<<<<

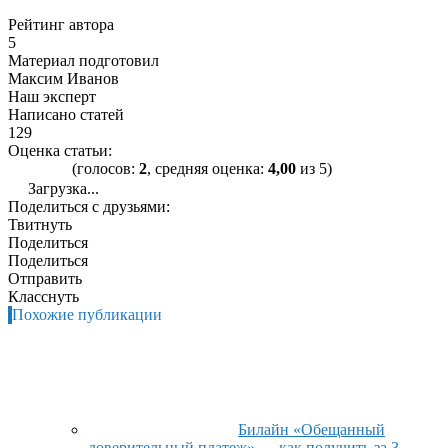
Рейтинг автора
5
Материал подготовил
Максим Иванов
Наш эксперт
Написано статей
129
Оценка статьи:
(голосов:
2
, средняя оценка:
4,00
из 5)
Загрузка...
Поделиться с друзьями:
Твитнуть
Поделиться
Поделиться
Отправить
Класснуть
Похожие публикации
Билайн «Обещанный
доверительный платеж» — как получить за 3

>>>>

• _Directions_:
Give the records again without a single change, and exclude the pictures.

• _Final answer_:
Рейтинг автора
5
Материал подготовил
Максим Иванов
Наш эксперт
Написано статей
129
Оценка статьи:
(голосов:
2
, средняя оценка:
4,00
из 5)
Загрузка...
Поделиться с друзьями:
Твитнуть
Поделиться
Поделиться
Отправить
Класснуть
Похожие публикации
Билайн «Обещанный
доверительный платеж» — как получить за 3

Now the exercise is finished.